Anno C – 1a domenica del Tempo di Quaresima
Lc 4,1-13
FRAMMENTO DI VANGELO
Basta un frammento di Vangelo, una parola, un verbo, un aggettivo per rapire il tuo sguardo e poi la tua mente e poi il tuo cuore e ritrovare così in esso il lieve soffio di un passaggio, quello di Gesù, che ancora si intrattiene con te e a te parla di Sé e delle cose del Padre suo e, ora, del Padre tuo.

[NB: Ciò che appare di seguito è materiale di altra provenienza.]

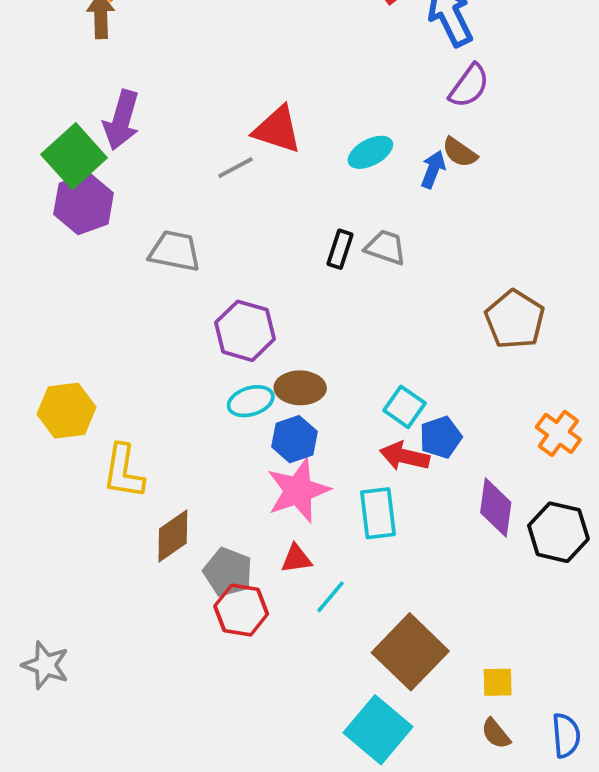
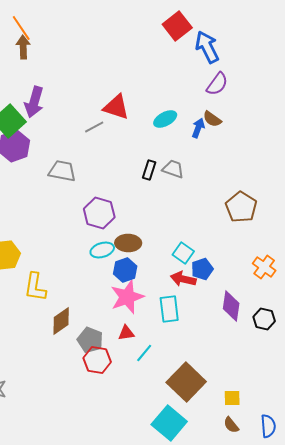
black hexagon: (558, 532) -> (264, 319), size x0.7

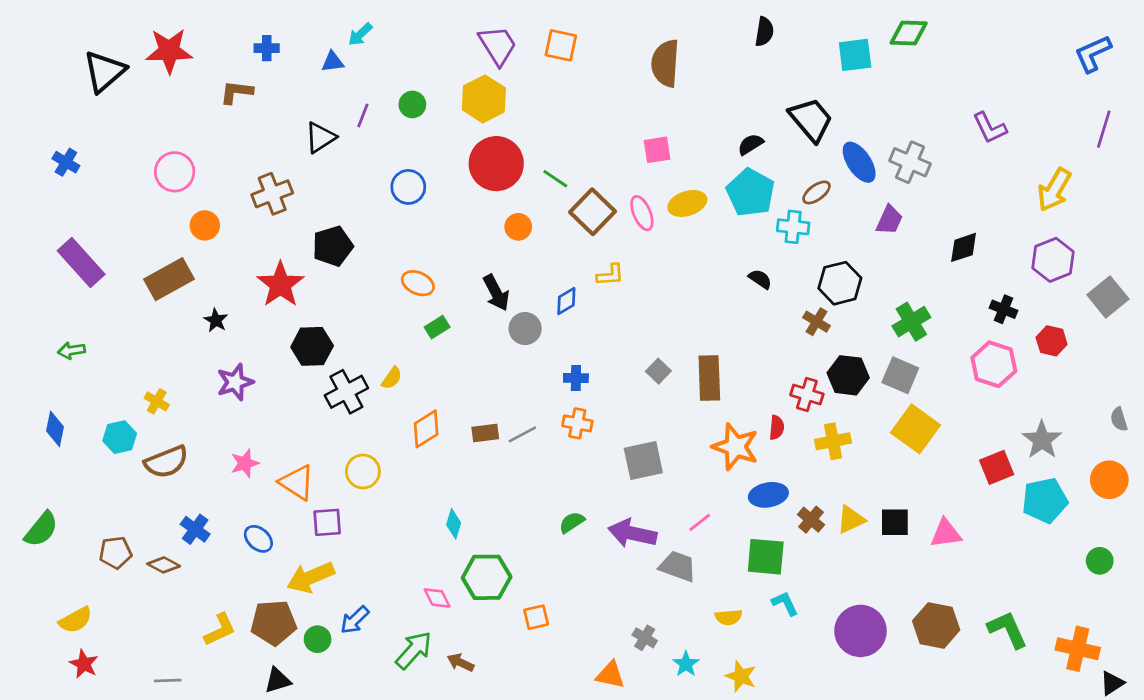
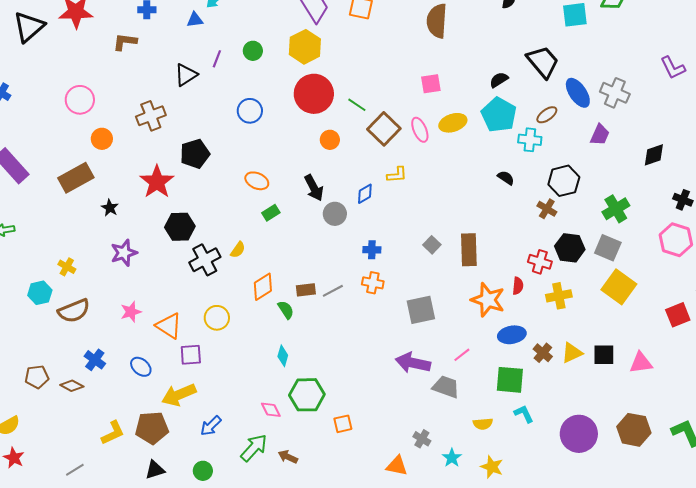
green semicircle: (572, 522) -> (286, 310), moved, turned 90
green circle: (318, 639) -> (203, 471), moved
gray line: (168, 680) -> (75, 470), turned -30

In un frammento di Vangelo hai possibilità di scoprire, e finalmente di abitare, il tutto dell’amore di Dio.
45 Allora il diavolo disse a Gesù:
«Se tu sei il Figlio di Dio…».
IL FILO ROSSO DEL VANGELO
Ciò che ti attraversa e che lega la tua storia personale a quella di Gesù, un pensiero, un’emozione, uno sguardo verso il cielo, il tuo trattenerti in meditazione e in preghiera su un frammento di Vangelo, via via si trasforma nel filo rosso di una passione, la tua, un filo che al suo passaggio attraversa i mille intrecci del tuo vissuto personale e che tutto di te lega alla trama di una relazione che fa della tua vita il ricamo amorevole del Padre.

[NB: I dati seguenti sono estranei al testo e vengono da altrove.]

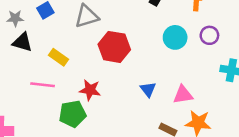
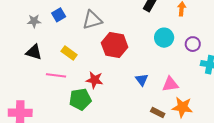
purple circle: (209, 35) -> (193, 44), moved
black triangle: (22, 42) -> (34, 52), moved

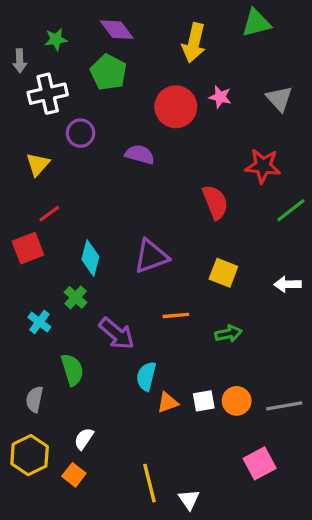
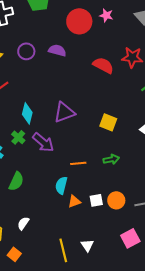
purple circle: (81, 133) -> (26, 51), moved
red semicircle: (215, 202) -> (103, 65), moved, turned -40
orange line: (176, 315) -> (78, 163), moved
purple arrow: (117, 334) -> (43, 142), moved
green semicircle: (72, 370) -> (16, 181), turned 42
orange square: (74, 475) -> (14, 254), moved
white triangle: (189, 499) -> (87, 245), moved

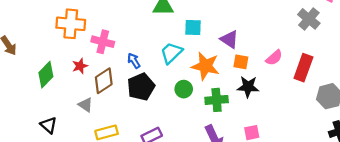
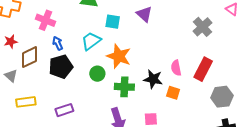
gray cross: (309, 19) -> (202, 27), moved
purple triangle: (229, 39) -> (144, 14), moved
pink cross: (103, 42) -> (45, 20), moved
pink semicircle: (274, 58) -> (176, 68), moved, turned 112
orange square: (241, 62) -> (173, 93), moved

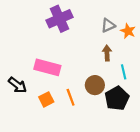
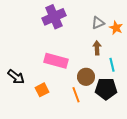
pink rectangle: (47, 67) -> (56, 61), moved
orange line: (71, 97) -> (76, 95), moved
black pentagon: (117, 98) -> (106, 89), turned 30

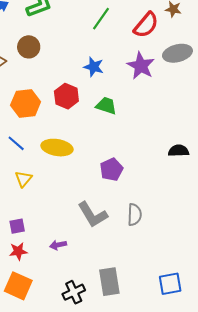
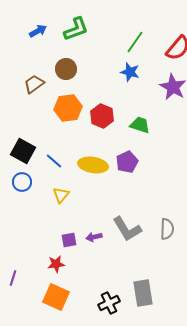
blue star: (94, 67) -> (130, 72), moved
orange hexagon: (26, 104) -> (68, 108), moved
purple pentagon: (111, 170) -> (127, 162), moved
purple square: (17, 226) -> (69, 240), moved
purple arrow: (58, 245) -> (94, 237), moved

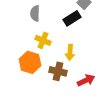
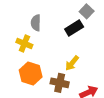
yellow cross: (43, 40) -> (24, 43), moved
yellow arrow: (70, 52) -> (72, 63), turned 35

Dal granello di sabbia al passo dell’elefante
tutto è memoria nella mia vita, quando
dentro il mio viaggio cerco amore,
per amare l’amore di un sogno di presente,
oltre montagne e strapiombi di passato…
Ogni desiderio ha una partenza nell’orologio del cuore
e un arrivo di piedi dentro un tempo che ora non conosco,
dopo essermi scritto addosso centimetri di mie verità,
perché ciò che mi appartiene non sia dolore
ma passi sudati di cambiamento e di arrivo,
per entrare e per respirare dentro un amore puro.
Non posso vivere di paure, di attaccamenti,
di separazioni, di abbandoni… e di morte.
Un poco oltre il superamento di questi conflitti
ecco che inizio a conoscere il mio silenzio,
la gioia e la purezza di questo mio andare,
viaggiare e varcare lunghissimi istanti di me
verso quell’infinito che non ha tempo se non in Te.
Tu mi ricordi che importante è viaggiare dentro,
un cammino interiore, dal desiderio alla ricerca,
per dare valore nobile alla mia esistenza,
senza più armadi pieni di valige piene di idee,
vissuti di pelle che non mi appartengono e che altri
hanno messo lì, tanto per riempire di loro la mia vita.
Tu mi dici che nella nobiltà del silenzio
è possibile scoprire la nobile fertilità del deserto,
lo spessore solubile delle tentazioni, da quelle superficiali
a quelle profonde di memorie allungate;
tentazioni che recidono le radici del mio essere
e che mi incatenano ai secondi delle mie fragilità,
e che tentano disperatamente di fare di me e della mia vita
un vivere in un museo, tra stanze impolverate di memorie.
Se in un attimo il mio tutto vive dentro e fuori di me,
abitare le domande mi salva la vita; è rinascita di senso;
è scoperta di come credere ancora alla tua paternità;
è misura di quanto sentirmi sicuro sulle tue spalle;
di come continuare oggi a solcare il mio piccolo sentiero,
anche se gli altri vorranno fermarsi perché, forse,
non sono ancora pronti all’intensità del tuo amore.
A ogni angolo di strada, che racconta come io e tutti
non siamo figli e figlie di nessuno, ma unicamente di Te,
la vita non è mai la stessa, l’amore non si ferma mai,
qui dove nel mio deserto il mio silenzio ora tu lo senti
gridare e riecheggiare nel tuo cuore di Padre.